In full and without alteration, return the records below.

START SUPPLIED RECORDS

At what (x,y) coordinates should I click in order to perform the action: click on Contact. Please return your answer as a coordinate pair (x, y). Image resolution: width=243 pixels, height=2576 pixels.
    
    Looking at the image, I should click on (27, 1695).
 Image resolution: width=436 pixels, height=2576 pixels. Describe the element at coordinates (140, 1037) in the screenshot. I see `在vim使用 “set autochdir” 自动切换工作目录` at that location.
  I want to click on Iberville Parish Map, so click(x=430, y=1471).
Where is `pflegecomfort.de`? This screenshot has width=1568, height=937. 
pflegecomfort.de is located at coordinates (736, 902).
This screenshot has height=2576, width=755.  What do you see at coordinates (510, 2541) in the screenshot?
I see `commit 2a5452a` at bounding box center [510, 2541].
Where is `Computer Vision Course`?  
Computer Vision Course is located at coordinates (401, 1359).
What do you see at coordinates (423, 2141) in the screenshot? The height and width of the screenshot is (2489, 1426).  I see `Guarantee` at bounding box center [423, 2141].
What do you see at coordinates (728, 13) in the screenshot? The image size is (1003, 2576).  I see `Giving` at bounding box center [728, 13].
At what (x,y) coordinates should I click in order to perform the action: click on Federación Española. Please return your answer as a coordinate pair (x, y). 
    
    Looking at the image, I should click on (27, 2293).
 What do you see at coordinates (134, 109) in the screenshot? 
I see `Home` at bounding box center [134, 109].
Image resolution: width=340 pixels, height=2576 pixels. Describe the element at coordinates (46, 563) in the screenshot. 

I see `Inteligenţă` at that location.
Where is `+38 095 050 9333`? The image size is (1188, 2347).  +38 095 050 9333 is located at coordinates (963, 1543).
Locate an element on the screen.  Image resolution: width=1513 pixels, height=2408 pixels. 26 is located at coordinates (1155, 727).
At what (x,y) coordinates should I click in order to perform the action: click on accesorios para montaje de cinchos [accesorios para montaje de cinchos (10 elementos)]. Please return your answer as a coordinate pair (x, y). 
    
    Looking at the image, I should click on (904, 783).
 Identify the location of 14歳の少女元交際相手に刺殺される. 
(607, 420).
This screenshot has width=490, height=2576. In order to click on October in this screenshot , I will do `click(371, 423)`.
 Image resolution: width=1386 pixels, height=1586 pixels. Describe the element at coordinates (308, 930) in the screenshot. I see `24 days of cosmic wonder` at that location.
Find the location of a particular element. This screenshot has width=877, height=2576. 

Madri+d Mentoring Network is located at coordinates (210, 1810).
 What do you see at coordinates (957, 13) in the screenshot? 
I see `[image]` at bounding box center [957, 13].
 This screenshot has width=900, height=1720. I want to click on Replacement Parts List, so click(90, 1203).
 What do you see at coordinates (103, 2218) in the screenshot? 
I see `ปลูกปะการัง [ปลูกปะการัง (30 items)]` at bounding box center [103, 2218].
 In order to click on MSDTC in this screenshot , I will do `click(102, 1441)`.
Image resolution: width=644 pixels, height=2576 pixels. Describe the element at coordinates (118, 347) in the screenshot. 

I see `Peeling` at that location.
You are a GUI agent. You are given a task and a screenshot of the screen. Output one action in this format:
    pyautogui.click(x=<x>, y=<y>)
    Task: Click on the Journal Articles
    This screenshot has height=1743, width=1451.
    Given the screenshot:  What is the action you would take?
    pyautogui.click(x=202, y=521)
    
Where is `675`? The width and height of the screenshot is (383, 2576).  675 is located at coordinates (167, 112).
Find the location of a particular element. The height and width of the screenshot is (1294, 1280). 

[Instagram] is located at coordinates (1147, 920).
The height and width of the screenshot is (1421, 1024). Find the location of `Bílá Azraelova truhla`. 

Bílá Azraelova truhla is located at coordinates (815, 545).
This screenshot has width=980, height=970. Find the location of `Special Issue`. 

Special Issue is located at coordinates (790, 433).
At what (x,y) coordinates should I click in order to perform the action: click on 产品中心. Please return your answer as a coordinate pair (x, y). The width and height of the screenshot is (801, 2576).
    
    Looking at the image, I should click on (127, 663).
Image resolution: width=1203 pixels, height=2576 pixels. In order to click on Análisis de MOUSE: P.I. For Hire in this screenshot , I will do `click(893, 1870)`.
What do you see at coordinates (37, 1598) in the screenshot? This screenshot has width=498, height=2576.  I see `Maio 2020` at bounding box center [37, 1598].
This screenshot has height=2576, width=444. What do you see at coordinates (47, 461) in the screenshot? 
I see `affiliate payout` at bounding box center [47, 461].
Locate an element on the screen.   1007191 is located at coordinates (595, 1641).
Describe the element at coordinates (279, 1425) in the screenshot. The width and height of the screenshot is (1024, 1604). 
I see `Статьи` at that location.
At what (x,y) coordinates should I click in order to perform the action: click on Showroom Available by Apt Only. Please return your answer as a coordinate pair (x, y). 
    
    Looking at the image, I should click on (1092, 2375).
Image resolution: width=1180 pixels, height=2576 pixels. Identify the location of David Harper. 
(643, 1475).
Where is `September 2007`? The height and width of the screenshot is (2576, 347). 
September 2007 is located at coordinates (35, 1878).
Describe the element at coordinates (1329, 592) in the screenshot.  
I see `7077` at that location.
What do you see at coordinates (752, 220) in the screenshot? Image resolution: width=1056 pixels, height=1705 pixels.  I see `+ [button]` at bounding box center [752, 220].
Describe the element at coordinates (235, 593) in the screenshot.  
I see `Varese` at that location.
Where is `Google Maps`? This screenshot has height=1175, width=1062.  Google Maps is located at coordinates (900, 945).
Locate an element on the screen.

END SUPPLIED RECORDS

ANSWER TO THIS TASK
At what (x,y) coordinates should I click in order to perform the action: click on Contact. Please return your answer as a coordinate pair (x, y). Image resolution: width=243 pixels, height=2576 pixels.
    
    Looking at the image, I should click on (27, 1695).
 Image resolution: width=436 pixels, height=2576 pixels. Describe the element at coordinates (140, 1037) in the screenshot. I see `在vim使用 “set autochdir” 自动切换工作目录` at that location.
  I want to click on Iberville Parish Map, so click(x=430, y=1471).
Where is `pflegecomfort.de`? This screenshot has width=1568, height=937. 
pflegecomfort.de is located at coordinates (736, 902).
This screenshot has height=2576, width=755.  What do you see at coordinates (510, 2541) in the screenshot?
I see `commit 2a5452a` at bounding box center [510, 2541].
Where is `Computer Vision Course`?  
Computer Vision Course is located at coordinates (401, 1359).
What do you see at coordinates (423, 2141) in the screenshot? The height and width of the screenshot is (2489, 1426).  I see `Guarantee` at bounding box center [423, 2141].
What do you see at coordinates (728, 13) in the screenshot? The image size is (1003, 2576).  I see `Giving` at bounding box center [728, 13].
At what (x,y) coordinates should I click in order to perform the action: click on Federación Española. Please return your answer as a coordinate pair (x, y). 
    
    Looking at the image, I should click on (27, 2293).
 What do you see at coordinates (134, 109) in the screenshot? 
I see `Home` at bounding box center [134, 109].
Image resolution: width=340 pixels, height=2576 pixels. Describe the element at coordinates (46, 563) in the screenshot. 

I see `Inteligenţă` at that location.
Where is `+38 095 050 9333`? The image size is (1188, 2347).  +38 095 050 9333 is located at coordinates (963, 1543).
Locate an element on the screen.  Image resolution: width=1513 pixels, height=2408 pixels. 26 is located at coordinates (1155, 727).
At what (x,y) coordinates should I click in order to perform the action: click on accesorios para montaje de cinchos [accesorios para montaje de cinchos (10 elementos)]. Please return your answer as a coordinate pair (x, y). 
    
    Looking at the image, I should click on (904, 783).
 Identify the location of 14歳の少女元交際相手に刺殺される. 
(607, 420).
This screenshot has width=490, height=2576. In order to click on October in this screenshot , I will do `click(371, 423)`.
 Image resolution: width=1386 pixels, height=1586 pixels. Describe the element at coordinates (308, 930) in the screenshot. I see `24 days of cosmic wonder` at that location.
Find the location of a particular element. This screenshot has width=877, height=2576. 

Madri+d Mentoring Network is located at coordinates (210, 1810).
 What do you see at coordinates (957, 13) in the screenshot? 
I see `[image]` at bounding box center [957, 13].
 This screenshot has width=900, height=1720. I want to click on Replacement Parts List, so click(90, 1203).
 What do you see at coordinates (103, 2218) in the screenshot? 
I see `ปลูกปะการัง [ปลูกปะการัง (30 items)]` at bounding box center [103, 2218].
 In order to click on MSDTC in this screenshot , I will do `click(102, 1441)`.
Image resolution: width=644 pixels, height=2576 pixels. Describe the element at coordinates (118, 347) in the screenshot. 

I see `Peeling` at that location.
You are a GUI agent. You are given a task and a screenshot of the screen. Output one action in this format:
    pyautogui.click(x=<x>, y=<y>)
    Task: Click on the Journal Articles
    This screenshot has height=1743, width=1451.
    Given the screenshot:  What is the action you would take?
    pyautogui.click(x=202, y=521)
    
Where is `675`? The width and height of the screenshot is (383, 2576).  675 is located at coordinates (167, 112).
Find the location of a particular element. The height and width of the screenshot is (1294, 1280). 

[Instagram] is located at coordinates (1147, 920).
The height and width of the screenshot is (1421, 1024). Find the location of `Bílá Azraelova truhla`. 

Bílá Azraelova truhla is located at coordinates (815, 545).
This screenshot has width=980, height=970. Find the location of `Special Issue`. 

Special Issue is located at coordinates (790, 433).
At what (x,y) coordinates should I click in order to perform the action: click on 产品中心. Please return your answer as a coordinate pair (x, y). The width and height of the screenshot is (801, 2576).
    
    Looking at the image, I should click on (127, 663).
Image resolution: width=1203 pixels, height=2576 pixels. In order to click on Análisis de MOUSE: P.I. For Hire in this screenshot , I will do `click(893, 1870)`.
What do you see at coordinates (37, 1598) in the screenshot? This screenshot has width=498, height=2576.  I see `Maio 2020` at bounding box center [37, 1598].
This screenshot has height=2576, width=444. What do you see at coordinates (47, 461) in the screenshot? 
I see `affiliate payout` at bounding box center [47, 461].
Locate an element on the screen.   1007191 is located at coordinates (595, 1641).
Describe the element at coordinates (279, 1425) in the screenshot. The width and height of the screenshot is (1024, 1604). 
I see `Статьи` at that location.
At what (x,y) coordinates should I click in order to perform the action: click on Showroom Available by Apt Only. Please return your answer as a coordinate pair (x, y). 
    
    Looking at the image, I should click on (1092, 2375).
Image resolution: width=1180 pixels, height=2576 pixels. Identify the location of David Harper. 
(643, 1475).
Where is `September 2007`? The height and width of the screenshot is (2576, 347). 
September 2007 is located at coordinates (35, 1878).
Describe the element at coordinates (1329, 592) in the screenshot.  
I see `7077` at that location.
What do you see at coordinates (752, 220) in the screenshot? Image resolution: width=1056 pixels, height=1705 pixels.  I see `+ [button]` at bounding box center [752, 220].
Describe the element at coordinates (235, 593) in the screenshot.  
I see `Varese` at that location.
Where is `Google Maps`? This screenshot has height=1175, width=1062.  Google Maps is located at coordinates (900, 945).
Locate an element on the screen.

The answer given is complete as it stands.